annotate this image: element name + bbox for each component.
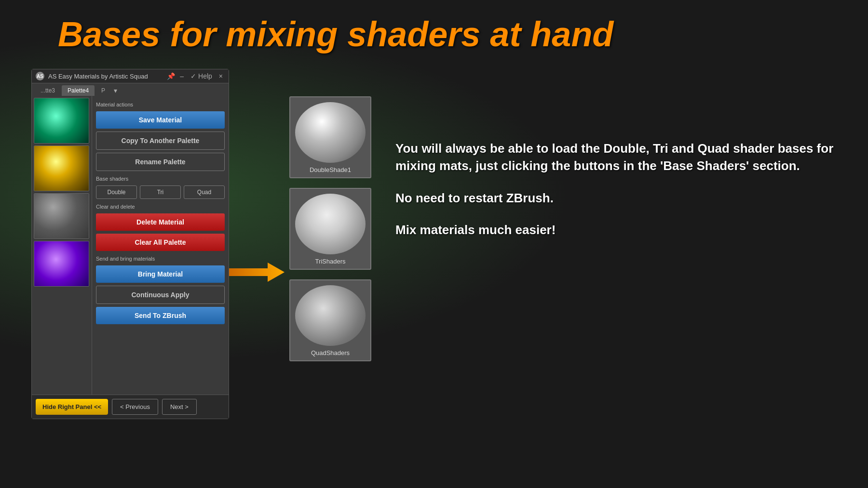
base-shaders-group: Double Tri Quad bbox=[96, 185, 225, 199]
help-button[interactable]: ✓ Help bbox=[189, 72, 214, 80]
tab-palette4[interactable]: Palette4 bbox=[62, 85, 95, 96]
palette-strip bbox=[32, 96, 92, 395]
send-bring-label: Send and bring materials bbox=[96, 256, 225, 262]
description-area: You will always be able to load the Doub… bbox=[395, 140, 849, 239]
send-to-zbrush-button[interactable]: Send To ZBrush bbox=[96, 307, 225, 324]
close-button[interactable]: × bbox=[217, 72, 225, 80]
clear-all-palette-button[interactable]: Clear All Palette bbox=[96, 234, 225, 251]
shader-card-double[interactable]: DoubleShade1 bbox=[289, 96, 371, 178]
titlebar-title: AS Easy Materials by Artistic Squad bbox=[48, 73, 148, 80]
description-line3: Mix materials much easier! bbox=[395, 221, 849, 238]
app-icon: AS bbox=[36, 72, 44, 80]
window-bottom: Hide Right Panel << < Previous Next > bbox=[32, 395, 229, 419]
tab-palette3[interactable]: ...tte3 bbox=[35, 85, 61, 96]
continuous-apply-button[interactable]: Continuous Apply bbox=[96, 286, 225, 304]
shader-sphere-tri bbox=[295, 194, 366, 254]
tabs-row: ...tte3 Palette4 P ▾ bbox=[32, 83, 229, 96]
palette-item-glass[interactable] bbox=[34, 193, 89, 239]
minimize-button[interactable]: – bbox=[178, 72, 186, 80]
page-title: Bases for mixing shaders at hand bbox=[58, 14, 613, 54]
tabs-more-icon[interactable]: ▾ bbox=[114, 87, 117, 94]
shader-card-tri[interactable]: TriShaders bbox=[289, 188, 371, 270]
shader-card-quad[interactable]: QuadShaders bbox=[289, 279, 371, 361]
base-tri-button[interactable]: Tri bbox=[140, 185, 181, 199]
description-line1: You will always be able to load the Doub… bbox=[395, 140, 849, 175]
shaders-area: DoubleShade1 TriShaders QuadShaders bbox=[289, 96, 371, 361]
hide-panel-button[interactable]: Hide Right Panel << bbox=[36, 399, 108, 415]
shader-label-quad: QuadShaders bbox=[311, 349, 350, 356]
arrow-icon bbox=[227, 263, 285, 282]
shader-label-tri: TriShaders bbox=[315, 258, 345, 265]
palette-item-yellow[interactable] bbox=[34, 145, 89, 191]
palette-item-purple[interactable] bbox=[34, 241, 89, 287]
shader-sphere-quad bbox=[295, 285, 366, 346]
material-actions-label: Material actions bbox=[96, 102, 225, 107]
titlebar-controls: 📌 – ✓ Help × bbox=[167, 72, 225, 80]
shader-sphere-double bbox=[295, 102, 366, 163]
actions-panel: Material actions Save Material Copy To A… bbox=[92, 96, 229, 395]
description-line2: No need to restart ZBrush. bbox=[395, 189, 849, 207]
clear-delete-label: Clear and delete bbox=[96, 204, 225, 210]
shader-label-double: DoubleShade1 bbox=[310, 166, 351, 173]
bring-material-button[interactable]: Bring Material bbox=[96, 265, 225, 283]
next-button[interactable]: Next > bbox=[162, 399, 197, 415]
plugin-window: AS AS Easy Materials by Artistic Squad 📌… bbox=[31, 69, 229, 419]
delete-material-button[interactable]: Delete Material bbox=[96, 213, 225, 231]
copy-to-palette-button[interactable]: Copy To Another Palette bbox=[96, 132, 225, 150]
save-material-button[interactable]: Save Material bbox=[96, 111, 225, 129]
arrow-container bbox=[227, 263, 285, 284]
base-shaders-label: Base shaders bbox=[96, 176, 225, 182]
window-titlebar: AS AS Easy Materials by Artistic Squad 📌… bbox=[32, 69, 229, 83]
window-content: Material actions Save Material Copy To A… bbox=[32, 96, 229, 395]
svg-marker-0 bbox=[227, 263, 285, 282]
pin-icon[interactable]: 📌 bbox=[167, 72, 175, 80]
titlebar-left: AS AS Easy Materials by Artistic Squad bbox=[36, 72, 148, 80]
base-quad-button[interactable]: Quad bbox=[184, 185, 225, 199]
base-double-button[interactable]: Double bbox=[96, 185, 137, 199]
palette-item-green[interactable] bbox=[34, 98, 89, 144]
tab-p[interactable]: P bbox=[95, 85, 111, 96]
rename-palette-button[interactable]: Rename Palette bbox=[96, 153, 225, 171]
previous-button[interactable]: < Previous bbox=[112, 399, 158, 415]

══════

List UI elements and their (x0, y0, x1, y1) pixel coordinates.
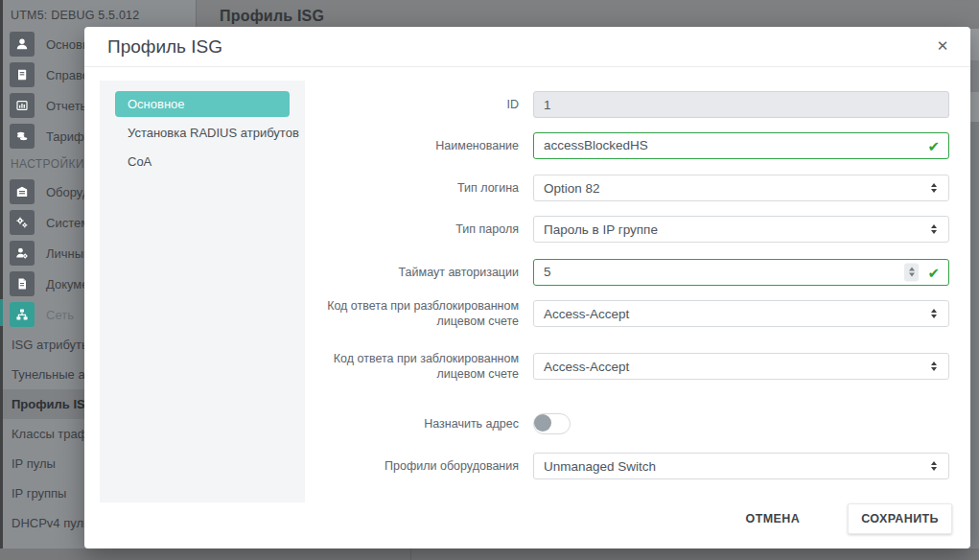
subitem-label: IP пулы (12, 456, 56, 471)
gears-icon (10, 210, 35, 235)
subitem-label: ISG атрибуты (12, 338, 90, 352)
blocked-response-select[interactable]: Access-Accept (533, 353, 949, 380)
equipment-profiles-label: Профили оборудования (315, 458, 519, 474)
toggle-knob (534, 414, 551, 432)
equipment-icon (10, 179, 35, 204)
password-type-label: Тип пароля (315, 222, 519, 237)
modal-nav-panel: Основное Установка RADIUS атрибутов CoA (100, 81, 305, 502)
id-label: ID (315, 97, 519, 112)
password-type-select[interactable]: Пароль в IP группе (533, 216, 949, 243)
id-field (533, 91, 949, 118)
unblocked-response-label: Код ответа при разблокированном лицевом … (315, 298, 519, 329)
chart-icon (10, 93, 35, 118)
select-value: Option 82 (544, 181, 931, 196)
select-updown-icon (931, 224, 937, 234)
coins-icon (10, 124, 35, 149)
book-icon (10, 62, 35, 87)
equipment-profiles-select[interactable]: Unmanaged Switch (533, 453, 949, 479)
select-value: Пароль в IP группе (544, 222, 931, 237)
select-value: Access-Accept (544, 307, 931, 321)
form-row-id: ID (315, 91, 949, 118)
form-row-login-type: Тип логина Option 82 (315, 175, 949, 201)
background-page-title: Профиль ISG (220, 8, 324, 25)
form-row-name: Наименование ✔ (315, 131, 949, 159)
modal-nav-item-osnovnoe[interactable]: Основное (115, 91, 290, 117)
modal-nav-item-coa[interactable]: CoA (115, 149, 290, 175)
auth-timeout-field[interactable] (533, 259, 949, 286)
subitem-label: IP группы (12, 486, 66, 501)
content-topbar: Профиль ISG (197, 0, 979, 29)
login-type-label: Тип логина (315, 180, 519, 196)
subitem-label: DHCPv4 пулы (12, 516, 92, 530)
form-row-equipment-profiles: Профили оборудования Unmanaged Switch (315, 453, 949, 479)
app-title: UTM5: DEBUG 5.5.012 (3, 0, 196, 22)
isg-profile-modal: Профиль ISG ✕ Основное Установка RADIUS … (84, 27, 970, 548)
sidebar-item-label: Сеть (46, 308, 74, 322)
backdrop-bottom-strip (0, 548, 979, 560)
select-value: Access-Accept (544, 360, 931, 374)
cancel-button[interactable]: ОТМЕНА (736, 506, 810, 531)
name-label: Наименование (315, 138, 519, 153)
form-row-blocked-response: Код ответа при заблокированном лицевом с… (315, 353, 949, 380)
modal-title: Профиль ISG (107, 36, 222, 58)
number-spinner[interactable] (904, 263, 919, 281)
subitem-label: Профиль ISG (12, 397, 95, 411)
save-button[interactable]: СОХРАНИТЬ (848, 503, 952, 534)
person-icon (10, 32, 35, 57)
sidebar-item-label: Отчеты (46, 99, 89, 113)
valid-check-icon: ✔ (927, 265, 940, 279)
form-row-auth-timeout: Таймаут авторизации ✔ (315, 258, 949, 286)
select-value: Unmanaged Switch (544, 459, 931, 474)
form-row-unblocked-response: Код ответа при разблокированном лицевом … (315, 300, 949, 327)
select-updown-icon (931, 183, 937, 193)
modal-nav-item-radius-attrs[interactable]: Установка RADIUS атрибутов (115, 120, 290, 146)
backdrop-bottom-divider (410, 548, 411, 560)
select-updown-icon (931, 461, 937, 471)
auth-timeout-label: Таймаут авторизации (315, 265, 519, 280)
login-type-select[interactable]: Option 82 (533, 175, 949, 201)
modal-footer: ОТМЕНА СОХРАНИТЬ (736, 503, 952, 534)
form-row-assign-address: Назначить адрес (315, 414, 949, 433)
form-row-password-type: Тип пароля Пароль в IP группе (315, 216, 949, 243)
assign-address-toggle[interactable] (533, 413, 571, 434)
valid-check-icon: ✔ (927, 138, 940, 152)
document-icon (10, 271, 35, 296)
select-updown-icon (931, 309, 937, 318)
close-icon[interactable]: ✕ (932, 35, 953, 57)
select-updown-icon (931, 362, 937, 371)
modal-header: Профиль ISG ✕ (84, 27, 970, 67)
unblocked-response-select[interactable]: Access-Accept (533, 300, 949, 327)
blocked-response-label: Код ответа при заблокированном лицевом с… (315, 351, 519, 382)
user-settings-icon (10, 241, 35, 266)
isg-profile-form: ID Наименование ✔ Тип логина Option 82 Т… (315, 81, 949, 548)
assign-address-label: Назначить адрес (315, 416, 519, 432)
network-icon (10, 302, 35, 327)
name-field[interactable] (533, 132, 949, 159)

══════

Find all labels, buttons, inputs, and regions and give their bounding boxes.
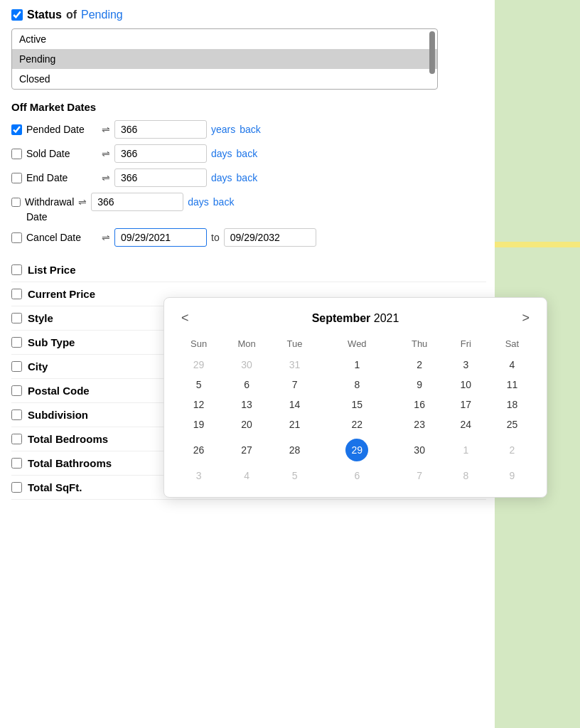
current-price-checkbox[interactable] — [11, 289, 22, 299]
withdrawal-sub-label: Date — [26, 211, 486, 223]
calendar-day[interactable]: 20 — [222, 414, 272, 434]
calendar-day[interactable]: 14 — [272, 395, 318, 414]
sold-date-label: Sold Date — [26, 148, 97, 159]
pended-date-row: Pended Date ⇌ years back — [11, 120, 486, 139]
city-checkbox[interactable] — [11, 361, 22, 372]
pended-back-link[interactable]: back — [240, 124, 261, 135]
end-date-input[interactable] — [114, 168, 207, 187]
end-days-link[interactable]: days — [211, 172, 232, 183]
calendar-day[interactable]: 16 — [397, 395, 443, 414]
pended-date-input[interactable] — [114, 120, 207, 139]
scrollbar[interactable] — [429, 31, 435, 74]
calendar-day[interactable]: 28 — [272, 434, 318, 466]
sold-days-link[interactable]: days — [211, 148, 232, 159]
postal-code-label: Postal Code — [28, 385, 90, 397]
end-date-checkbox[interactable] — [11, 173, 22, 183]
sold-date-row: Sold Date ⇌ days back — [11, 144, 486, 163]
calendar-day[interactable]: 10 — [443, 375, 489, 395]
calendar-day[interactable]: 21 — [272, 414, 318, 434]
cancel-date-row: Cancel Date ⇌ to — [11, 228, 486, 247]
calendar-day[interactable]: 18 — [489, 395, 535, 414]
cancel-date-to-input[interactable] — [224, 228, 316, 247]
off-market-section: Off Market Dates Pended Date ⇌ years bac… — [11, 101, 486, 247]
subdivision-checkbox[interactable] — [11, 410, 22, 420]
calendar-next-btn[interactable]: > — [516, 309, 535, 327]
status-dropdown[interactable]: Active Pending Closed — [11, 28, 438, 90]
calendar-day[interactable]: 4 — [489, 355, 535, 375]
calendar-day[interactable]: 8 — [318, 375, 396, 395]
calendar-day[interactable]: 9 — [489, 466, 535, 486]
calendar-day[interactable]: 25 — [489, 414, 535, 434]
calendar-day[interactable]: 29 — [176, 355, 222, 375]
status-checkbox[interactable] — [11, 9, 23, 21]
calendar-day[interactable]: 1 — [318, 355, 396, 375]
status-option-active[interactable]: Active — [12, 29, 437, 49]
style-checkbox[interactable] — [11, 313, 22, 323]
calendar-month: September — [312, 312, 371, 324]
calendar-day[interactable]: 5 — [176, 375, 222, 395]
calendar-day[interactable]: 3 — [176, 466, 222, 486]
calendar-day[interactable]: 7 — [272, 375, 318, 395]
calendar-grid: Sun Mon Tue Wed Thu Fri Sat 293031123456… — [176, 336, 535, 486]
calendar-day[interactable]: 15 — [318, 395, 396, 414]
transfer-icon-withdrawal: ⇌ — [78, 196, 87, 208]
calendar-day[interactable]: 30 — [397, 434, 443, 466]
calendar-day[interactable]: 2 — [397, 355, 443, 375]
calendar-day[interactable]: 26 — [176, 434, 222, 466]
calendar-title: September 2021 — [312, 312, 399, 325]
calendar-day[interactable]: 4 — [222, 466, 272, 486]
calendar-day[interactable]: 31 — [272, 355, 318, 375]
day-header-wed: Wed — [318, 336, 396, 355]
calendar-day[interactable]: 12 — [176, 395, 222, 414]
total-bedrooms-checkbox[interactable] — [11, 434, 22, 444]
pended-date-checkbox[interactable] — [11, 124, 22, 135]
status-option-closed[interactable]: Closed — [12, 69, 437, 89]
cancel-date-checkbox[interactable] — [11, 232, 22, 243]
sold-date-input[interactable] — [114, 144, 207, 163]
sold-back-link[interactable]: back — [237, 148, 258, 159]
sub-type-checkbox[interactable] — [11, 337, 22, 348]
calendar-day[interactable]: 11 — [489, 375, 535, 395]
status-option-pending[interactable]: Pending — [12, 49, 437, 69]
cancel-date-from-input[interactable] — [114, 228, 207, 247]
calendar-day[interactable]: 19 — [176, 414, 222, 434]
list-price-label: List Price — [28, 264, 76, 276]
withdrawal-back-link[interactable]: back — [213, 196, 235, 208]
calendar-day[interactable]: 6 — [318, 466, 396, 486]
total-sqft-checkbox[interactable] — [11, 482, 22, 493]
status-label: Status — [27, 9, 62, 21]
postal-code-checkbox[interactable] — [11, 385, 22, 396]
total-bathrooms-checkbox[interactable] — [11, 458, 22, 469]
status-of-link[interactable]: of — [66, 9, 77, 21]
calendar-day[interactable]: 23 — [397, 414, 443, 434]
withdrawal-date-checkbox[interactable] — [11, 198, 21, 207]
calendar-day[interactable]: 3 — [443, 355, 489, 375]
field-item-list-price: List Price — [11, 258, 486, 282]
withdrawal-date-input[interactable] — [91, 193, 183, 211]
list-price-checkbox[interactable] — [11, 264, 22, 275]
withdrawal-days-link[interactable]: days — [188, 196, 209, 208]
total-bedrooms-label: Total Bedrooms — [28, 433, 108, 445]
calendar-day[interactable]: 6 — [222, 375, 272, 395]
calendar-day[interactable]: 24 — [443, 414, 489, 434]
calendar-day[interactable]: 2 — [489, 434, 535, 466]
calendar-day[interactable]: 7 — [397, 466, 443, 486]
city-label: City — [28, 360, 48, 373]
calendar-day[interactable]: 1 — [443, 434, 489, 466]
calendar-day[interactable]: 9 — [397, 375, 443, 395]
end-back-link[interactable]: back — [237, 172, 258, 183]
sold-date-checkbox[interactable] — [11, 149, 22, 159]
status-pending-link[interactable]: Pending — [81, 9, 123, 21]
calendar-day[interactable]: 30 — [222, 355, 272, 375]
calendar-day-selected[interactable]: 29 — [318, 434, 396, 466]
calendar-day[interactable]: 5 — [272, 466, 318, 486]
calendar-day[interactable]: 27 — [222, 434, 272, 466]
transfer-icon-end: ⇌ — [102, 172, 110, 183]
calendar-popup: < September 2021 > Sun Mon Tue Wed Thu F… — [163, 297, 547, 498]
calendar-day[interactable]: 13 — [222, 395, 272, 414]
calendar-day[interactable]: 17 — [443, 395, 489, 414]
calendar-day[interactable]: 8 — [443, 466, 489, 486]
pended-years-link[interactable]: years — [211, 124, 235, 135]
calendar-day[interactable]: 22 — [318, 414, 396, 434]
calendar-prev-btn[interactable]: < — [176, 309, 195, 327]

══════

* [WHAT IS REQUIRED]: Looking at the listing above, count each line that contains the word "address" and write the number with nothing else.

* [WRITTEN ANSWER]: 3